Task brief: Could you return each entry below exactly as written, minus any pictures?

══ Provided data ══

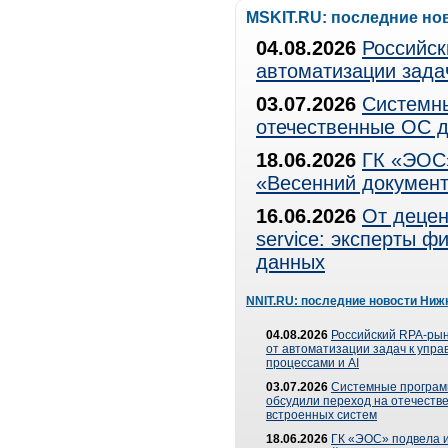
MSKIT.RU: последние но
04.08.2026
Российск
автоматизации зада
03.07.2026
Системны
отечественные ОС д
18.06.2026
ГК «ЭОС»
«Весенний документ
16.06.2026
От децен
service: эксперты 
данных
NNIT.RU: последние новости Ниж
04.08.2026
Российский RPA-рын
от автоматизации задач к упр
процессами и AI
03.07.2026
Системные програ
обсудили переход на отечеств
встроенных систем
18.06.2026
ГК «ЭОС» подвела и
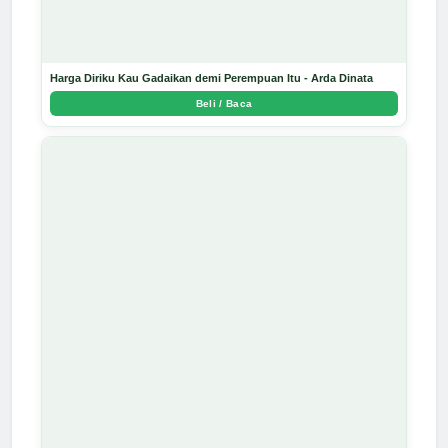
Harga Diriku Kau Gadaikan demi Perempuan Itu - Arda Dinata
Beli / Baca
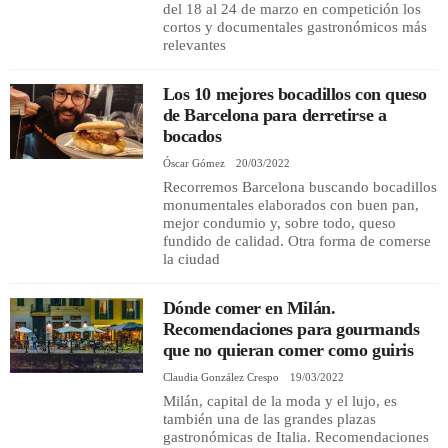
del 18 al 24 de marzo en competición los
cortos y documentales gastronómicos más
relevantes
Los 10 mejores bocadillos con queso
de Barcelona para derretirse a
bocados
Óscar Gómez
20/03/2022
Recorremos Barcelona buscando bocadillos
monumentales elaborados con buen pan,
mejor condumio y, sobre todo, queso
fundido de calidad. Otra forma de comerse
la ciudad
Dónde comer en Milán.
Recomendaciones para gourmands
que no quieran comer como guiris
Claudia González Crespo
19/03/2022
Milán, capital de la moda y el lujo, es
también una de las grandes plazas
gastronómicas de Italia. Recomendaciones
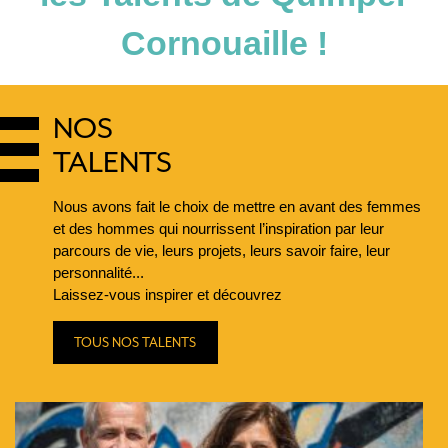
Cornouaille !
NOS
TALENTS
Nous avons fait le choix de mettre en avant des femmes
et des hommes qui nourrissent l’inspiration par leur
parcours de vie, leurs projets, leurs savoir faire, leur
personnalité...
Laissez-vous inspirer et découvrez
TOUS NOS TALENTS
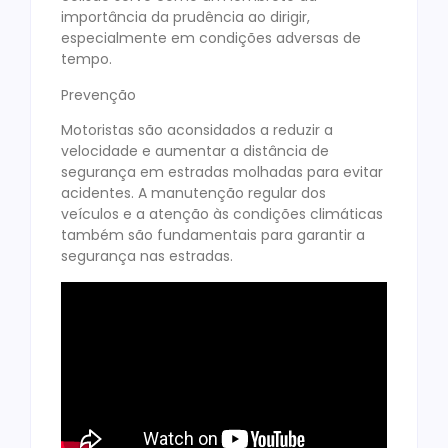
importância da prudência ao dirigir,
especialmente em condições adversas de
tempo.
Prevenção
Motoristas são aconsidados a reduzir a
velocidade e aumentar a distância de
segurança em estradas molhadas para evitar
acidentes. A manutenção regular dos
veículos e a atenção às condições climáticas
também são fundamentais para garantir a
segurança nas estradas.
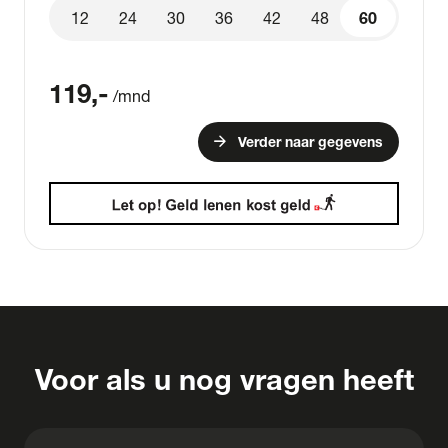
12
24
30
36
42
48
60
60
119
,-
/mnd
arrow_forward
Verder naar gegevens
Voor als u nog vragen heeft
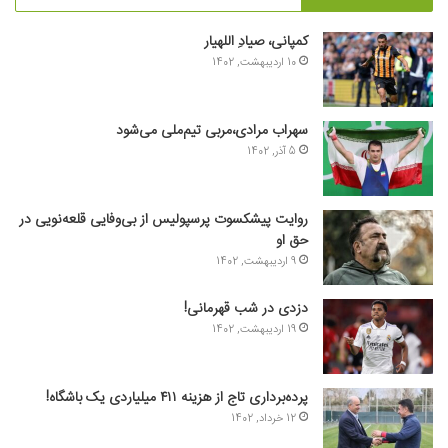
کمپانی، صیادِ اللهیار
10 اردیبهشت, 1402
سهراب مرادی،مربی تیم‌ملی می‌شود
5 آذر, 1402
روایت پیشکسوت پرسپولیس از بی‌وفایی قلعه‌نویی در
حق او
9 اردیبهشت, 1402
دزدی در شب قهرمانی!
19 اردیبهشت, 1402
پرده‌برداری تاج از هزینه ۴۱۱ میلیاردی یک باشگاه!
12 خرداد, 1402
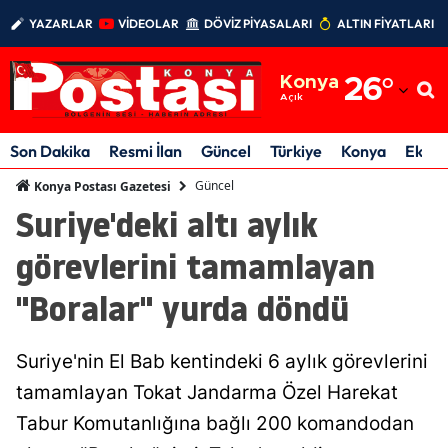
YAZARLAR
VİDEOLAR
DÖVİZ PİYASALARI
ALTIN FİYATLARI
Adana
Konya
26
°
Adıyaman
Açık
Afyonkarahisar
Son Dakika
Resmi İlan
Güncel
Türkiye
Konya
Ekon
Ağrı
Güncel
Konya Postası Gazetesi
Suriye'deki altı aylık
Amasya
görevlerini tamamlayan
Ankara
"Boralar" yurda döndü
Antalya
Artvin
Suriye'nin El Bab kentindeki 6 aylık görevlerini
Aydın
tamamlayan Tokat Jandarma Özel Harekat
Tabur Komutanlığına bağlı 200 komandodan
Balıkesir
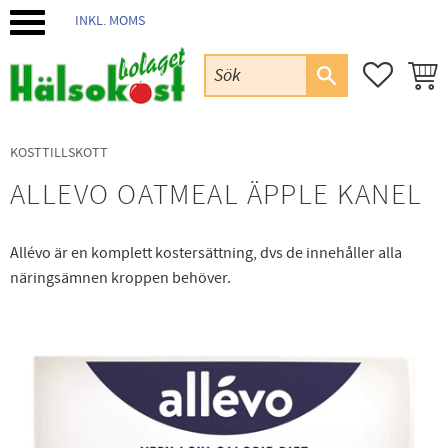
INKL. MOMS
Meny
FAVORIT
KUND
KOSTTILLSKOTT
ALLEVO OATMEAL ÄPPLE KANEL
Allévo är en komplett kostersättning, dvs de innehåller alla
näringsämnen kroppen behöver.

═══

Response box:
MSKIT.RU: последние но
04.08.2026
Российск
автоматизации зада
03.07.2026
Системны
отечественные ОС д
18.06.2026
ГК «ЭОС»
«Весенний документ
16.06.2026
От децен
service: эксперты 
данных
NNIT.RU: последние новости Ниж
04.08.2026
Российский RPA-рын
от автоматизации задач к упр
процессами и AI
03.07.2026
Системные програ
обсудили переход на отечеств
встроенных систем
18.06.2026
ГК «ЭОС» подвела и
Harga Diriku Kau Gadaikan demi Perempuan Itu - Arda Dinata
Beli / Baca
del 18 al 24 de marzo en competición los
cortos y documentales gastronómicos más
relevantes
Los 10 mejores bocadillos con queso
de Barcelona para derretirse a
bocados
Óscar Gómez
20/03/2022
Recorremos Barcelona buscando bocadillos
monumentales elaborados con buen pan,
mejor condumio y, sobre todo, queso
fundido de calidad. Otra forma de comerse
la ciudad
Dónde comer en Milán.
Recomendaciones para gourmands
que no quieran comer como guiris
Claudia González Crespo
19/03/2022
Milán, capital de la moda y el lujo, es
también una de las grandes plazas
gastronómicas de Italia. Recomendaciones
Cornouaille !
NOS
TALENTS
Nous avons fait le choix de mettre en avant des femmes
et des hommes qui nourrissent l’inspiration par leur
parcours de vie, leurs projets, leurs savoir faire, leur
personnalité...
Laissez-vous inspirer et découvrez
TOUS NOS TALENTS
importância da prudência ao dirigir,
especialmente em condições adversas de
tempo.
Prevenção
Motoristas são aconsidados a reduzir a
velocidade e aumentar a distância de
segurança em estradas molhadas para evitar
acidentes. A manutenção regular dos
veículos e a atenção às condições climáticas
também são fundamentais para garantir a
segurança nas estradas.
12
24
30
36
42
48
60
60
119
,-
/mnd
arrow_forward
Verder naar gegevens
Voor als u nog vragen heeft
کمپانی، صیادِ اللهیار
10 اردیبهشت, 1402
سهراب مرادی،مربی تیم‌ملی می‌شود
5 آذر, 1402
روایت پیشکسوت پرسپولیس از بی‌وفایی قلعه‌نویی در
حق او
9 اردیبهشت, 1402
دزدی در شب قهرمانی!
19 اردیبهشت, 1402
پرده‌برداری تاج از هزینه ۴۱۱ میلیاردی یک باشگاه!
12 خرداد, 1402
YAZARLAR
VİDEOLAR
DÖVİZ PİYASALARI
ALTIN FİYATLARI
Adana
Konya
26
°
Adıyaman
Açık
Afyonkarahisar
Son Dakika
Resmi İlan
Güncel
Türkiye
Konya
Ekon
Ağrı
Güncel
Konya Postası Gazetesi
Suriye'deki altı aylık
Amasya
görevlerini tamamlayan
Ankara
"Boralar" yurda döndü
Antalya
Artvin
Suriye'nin El Bab kentindeki 6 aylık görevlerini
Aydın
tamamlayan Tokat Jandarma Özel Harekat
Tabur Komutanlığına bağlı 200 komandodan
Balıkesir
INKL. MOMS
Meny
FAVORIT
KUND
KOSTTILLSKOTT
ALLEVO OATMEAL ÄPPLE KANEL
Allévo är en komplett kostersättning, dvs de innehåller alla
näringsämnen kroppen behöver.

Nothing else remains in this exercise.